Trump says USNS Comfort to be used for coronavirus patients

CBSNews

Highlights from President Trump's briefing: 

USNS Comfort is opening to COVID-19 patients.Trump considering another round of "direct" payments to Americans.Roughly 9,000 ventilators are in the federal stockpile.Trump skeptical of new HHS IG report revealing testing issues across country.

President Trump said the USNS Comfort docked in New York will now be open to coronavirus patients, after the ship was initially meant to take only non-COVID-19 patients to free up beds in New York hospitals. The floating hospital is now open to New Jersey patients too.

Mr. Trump said New York Governor Andrew Cuomo had contacted him about the Comfort. "He asked whether or not it would be possible to use the ship with respect to fighting the virus, and we hadn't had that in mind at all, but we're going to let him do it," said Mr. Trump, who has previously praised Cuomo for his handling of the situation in New York. 

"As we enter a crucial phase of our battle, we continue to send our prayers to the people of New York and New Jersey and to our whole country," Mr. Trump said Monday.

Late Monday, the Navy said a Comfort crew member had tested positive for COVID-19. "The crew member is isolated from patients and other crew members," a Navy statement said. "There is no impact to Comfort's mission, and this will not affect the ability for Comfort to receive patients. The ship is following protocols and taking every precaution to ensure the health and safety of all crew members and patients on board."

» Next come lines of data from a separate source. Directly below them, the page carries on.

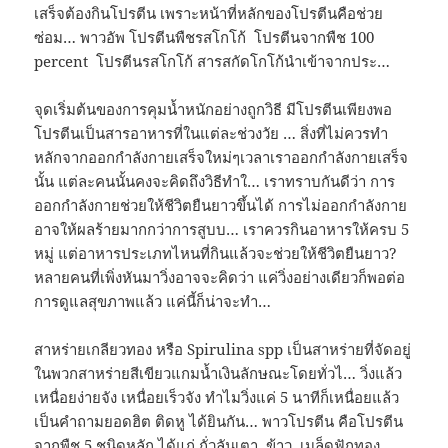
เสร็จต้องกินโปรตีน เพราะหน้าที่หลักของโปรตีนคือช่วย
ซ่อม… พาวอัพ โปรตีนพืชรสโกโก้ โปรตีนจากพืช 100
percent โปรตีนรสโกโก้ สารสกัดโกโก้นำเข้าจากประ…
จุดเริ่มต้นของการคุมน้ำหนักอย่างถูกวิธี มีโปรตีนเพียงพอ
โปรตีนเป็นสารอาหารที่ในแต่ละช่วงวัย … สิ่งที่ไม่ควรทำ
หลักจากออกกำลังกายเสร็จใหม่ๆเวลาเราออกกำลังกายเสร็จ
นั้น แต่ละคนนั้นคงจะคิดถึงวิธีทำใ… เราทราบกันดีว่า การ
ออกกำลังกายช่วยให้ชีวิตยืนยาวขึ้นได้ การไม่ออกกำลังกาย
อาจให้ผลร้ายมากกว่าการสูบบ… เราควรกินอาหารให้ครบ 5
หมู่ แต่อาหารประเภทไหนที่กินแล้วจะช่วยให้ชีวิตยืนยาว?
หลายคนที่เพิ่งหันมาวิ่งอาจจะคิดว่า แค่วิ่งอย่างเดียวก็พอต่อ
การดูแลสุขภาพแล้ว แค่นี้ก็น่าจะทำ…
สาหร่ายเกลียวทอง หรือ Spirulina spp เป็นสาหร่ายที่จัดอยู่
ในพวกสาหร่ายสีเขียวแกมน้ำเงินลักษณะโดยทั่วไ… วิ่งแล้ว
เหนื่อยง่ายจัง เหนื่อยเร็วจัง ทำไมวิ่งแค่ 5 นาทีก็เหนื่อยแล้ว
เป็นคำถามยอดฮิต ติดหู ได้ยินกัน… พาวโปรตีน คือโปรตีน
จากพืช 5 ชนิดหลัก ได้แก่ ถั่วลันเตา, ข้าว, เมล็ดฟักทอง,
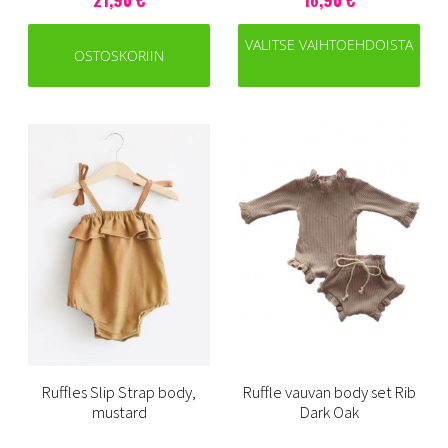
VALITSE VAIHTOEHDOISTA
OSTOSKORIIN
Ruffles Slip Strap body,
Ruffle vauvan body set Rib
mustard
Dark Oak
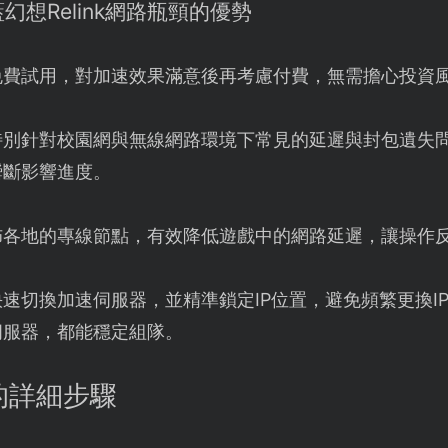
幻想Relink網路瓶頸的優勢
免費試用，對加速效果滿意後再考慮付費，無需擔心投資
特別針對校園網與無線網路環境下常見的延遲與封包遺失
瞬斷影響進度。
佈各地的專線節點，有效降低遊戲中的網路延遲，讓操作
速切換加速伺服器，並精準鎖定IP位置，避免頻繁更換I
伺服器，都能穩定組隊。
的詳細步驟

In Monday's Coronavirus Task Force briefing, the president and his team warned this will be a tough and painful week for the nation. As he opened Monday's briefing, the president expressed his best wishes to British Prime Minister Boris Johnson, who has been placed in intensive care after being diagnosed with COVID-19. 

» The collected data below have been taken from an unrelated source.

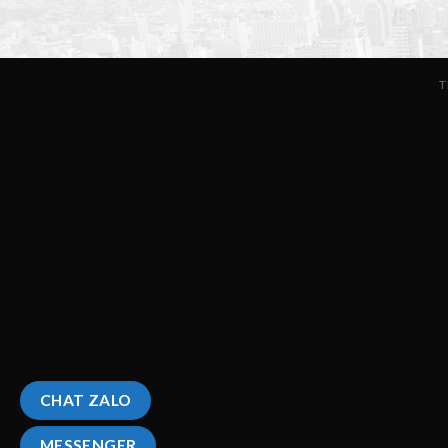
T
CHAT ZALO
MESSENGER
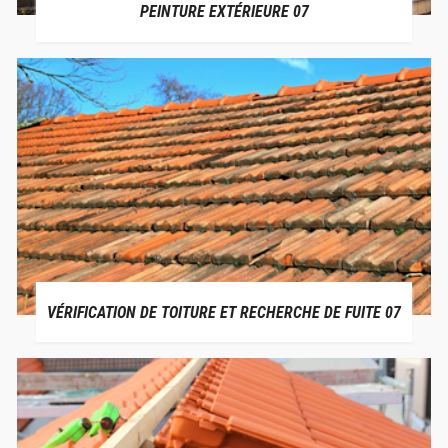
PEINTURE EXTÉRIEURE 07
VÉRIFICATION DE TOITURE ET RECHERCHE DE FUITE 07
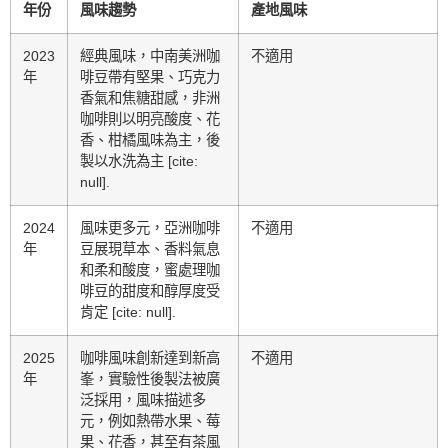
年份
風味趨勢
產地風味
2023
經典風味，中南美洲咖
不適用
年
啡豆帶有堅果、巧克力
香氣和焦糖甜感，非洲
咖啡則以明亮酸度、花
香、柑橘風味為主，後
製以水洗為主 [cite:
null].
2024
風味更多元，亞洲咖啡
不適用
年
豆展現草本、香料氣息
和柔和酸度，蜜處理咖
啡豆的甜度和醇厚度受
肯定 [cite: null].
2025
咖啡風味創新達到新高
不適用
年
峯，實驗性後製法被廣
泛採用，風味描述多
元，例如熱帶水果、莓
果、花香，甚至有茶風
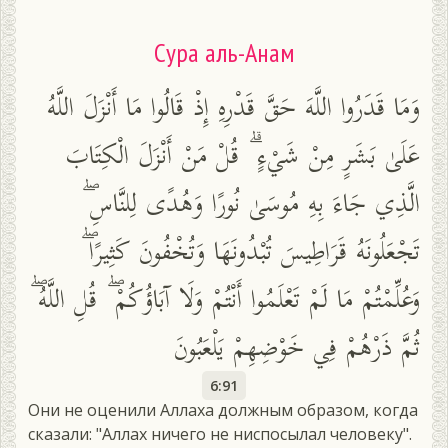
Сура аль-Анам
وَمَا قَدَرُوا اللَّهَ حَقَّ قَدْرِهِ إِذْ قَالُوا مَا أَنْزَلَ اللَّهُ
عَلَىٰ بَشَرٍ مِنْ شَيْءٍ ۗ قُلْ مَنْ أَنْزَلَ الْكِتَابَ
الَّذِي جَاءَ بِهِ مُوسَىٰ نُورًا وَهُدًى لِلنَّاسِ ۖ
تَجْعَلُونَهُ قَرَاطِيسَ تُبْدُونَهَا وَتُخْفُونَ كَثِيرًا ۖ
وَعُلِّمْتُمْ مَا لَمْ تَعْلَمُوا أَنْتُمْ وَلَا آبَاؤُكُمْ ۖ قُلِ اللَّهُ ۖ
ثُمَّ ذَرْهُمْ فِي خَوْضِهِمْ يَلْعَبُونَ
6:91
Они не оценили Аллаха должным образом, когда
сказали: "Аллах ничего не ниспосылал человеку".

"I want to send best wishes to a very good friend of mine and a friend to our nation, Prime Minister Boris Johnson," Mr. Trump said. "We are very sad to hear he was taken into intensive care today a little while ago. Americans are all praying for his recovery. He's been a really good friend, he's been something very special: strong, resolute, doesn't quit, doesn't give up." 

Mr. Trump rejected a Health and Human Services Inspector General report that surveyed hospitals and found a severe shortage of tests, a long wait on results, and shortage of key personal protective equipment. Mr. Trump — who late Friday night fired the intelligence community inspector general — appeared to dismiss the report because it was written by an inspector general. Inspectors general are appointed across the government to ferret out waste, fraud and abuse within agencies. 

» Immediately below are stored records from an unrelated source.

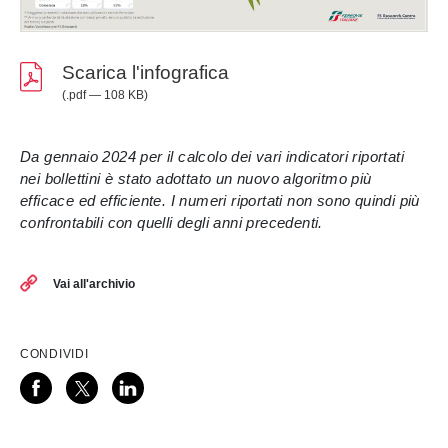
Scarica l'infografica
(.pdf — 108 KB)
Da gennaio 2024 per il calcolo dei vari indicatori riportati
nei bollettini è stato adottato un nuovo algoritmo più
efficace ed efficiente. I numeri riportati non sono quindi più
confrontabili con quelli degli anni precedenti.
Vai all'archivio
CONDIVIDI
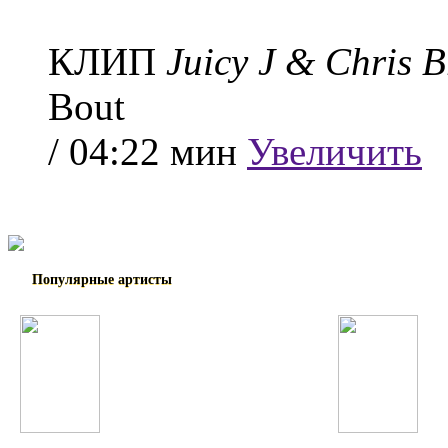
КЛИП
Juicy J & Chris 
Bout
/ 04:22 мин
Увеличить
Популярные артисты
Shakira
Indila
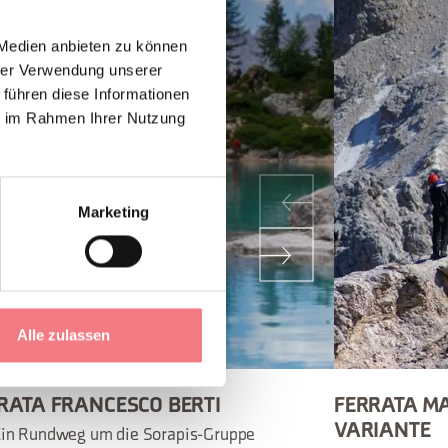
 Medien anbieten zu können
hrer Verwendung unserer
 führen diese Informationen
ie im Rahmen Ihrer Nutzung
Marketing
Alle zulassen
RATA FRANCESCO BERTI
FERRATA M
VARIANTE
in Rundweg um die Sorapis-Gruppe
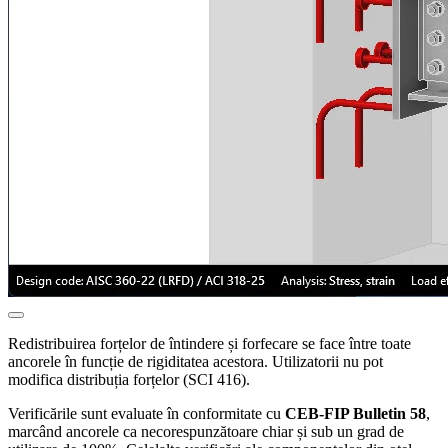
Redistribuirea forțelor de întindere și forfecare se face între toate
ancorele în funcție de rigiditatea acestora. Utilizatorii nu pot
modifica distribuția forțelor (SCI 416).
Verificările sunt evaluate în conformitate cu
CEB-FIP Bulletin 58
,
marcând ancorele ca necorespunzătoare chiar și sub un grad de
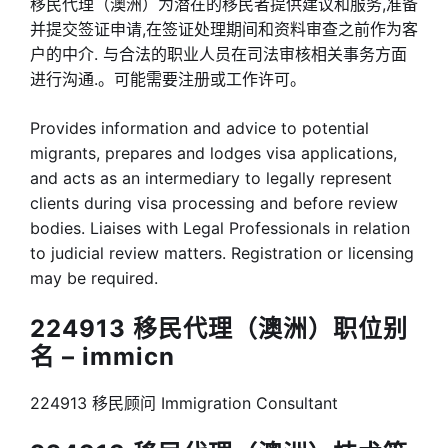
移民代理（澳洲）为潜在的移民者提供建议和服务,准备
并提交签证申请,在签证处理期间和资料审查之前作为客
户的中介. 与合法的职业人员在司法审核相关事务方面
进行沟通.。可能需要注册或工作许可。
Provides information and advice to potential
migrants, prepares and lodges visa applications,
and acts as an intermediary to legally represent
clients during visa processing and before review
bodies. Liaises with Legal Professionals in relation
to judicial review matters. Registration or licensing
may be required.
224913 移民代理（澳洲）职位别
名 – immicn
224913 移民顾问 Immigration Consultant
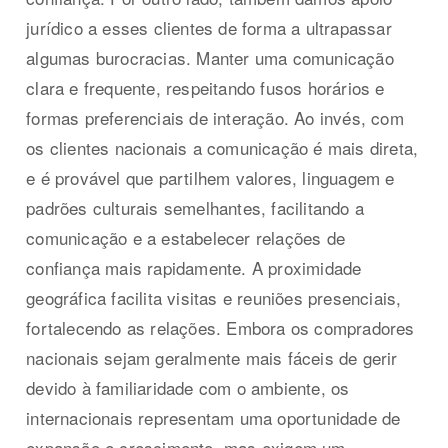
jurídico a esses clientes de forma a ultrapassar
algumas burocracias. Manter uma comunicação
clara e frequente, respeitando fusos horários e
formas preferenciais de interação. Ao invés, com
os clientes nacionais a comunicação é mais direta,
e é provável que partilhem valores, linguagem e
padrões culturais semelhantes, facilitando a
comunicação e a estabelecer relações de
confiança mais rapidamente. A proximidade
geográfica facilita visitas e reuniões presenciais,
fortalecendo as relações. Embora os compradores
nacionais sejam geralmente mais fáceis de gerir
devido à familiaridade com o ambiente, os
internacionais representam uma oportunidade de
expansão e crescimento, mas exigem um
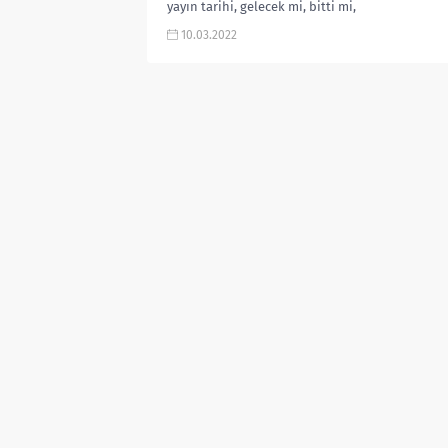
yayın tarihi, gelecek mi, bitti mi,
dizi, konusu, oyuncuları,
10.03.2022
karakterleri,...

"Did I hear the word inspector general? Really?" Mr. Trump said, demanding that the reporter who asked the question give him the name of the inspector general who wrote the report. 

As the nation's hospitals, particularly in hot spots, scramble for ventilators, the president said there are about 9,000 ventilators in the national stockpile. Only moments before, Admiral Brett Giroir told reporters he wouldn't say how many ventilators are in the stockpile. 

But the nation is fighting an economic battle too, as the president often points out. As Americans across the country wait for their checks to arrive from the stimulus bill, the president said he's seriously considering another round of "direct" payments to Americans. Such payments would require additional legislation. Americans are expected to being seeing their first round of checks up to $1,200 per adult sometime this month. 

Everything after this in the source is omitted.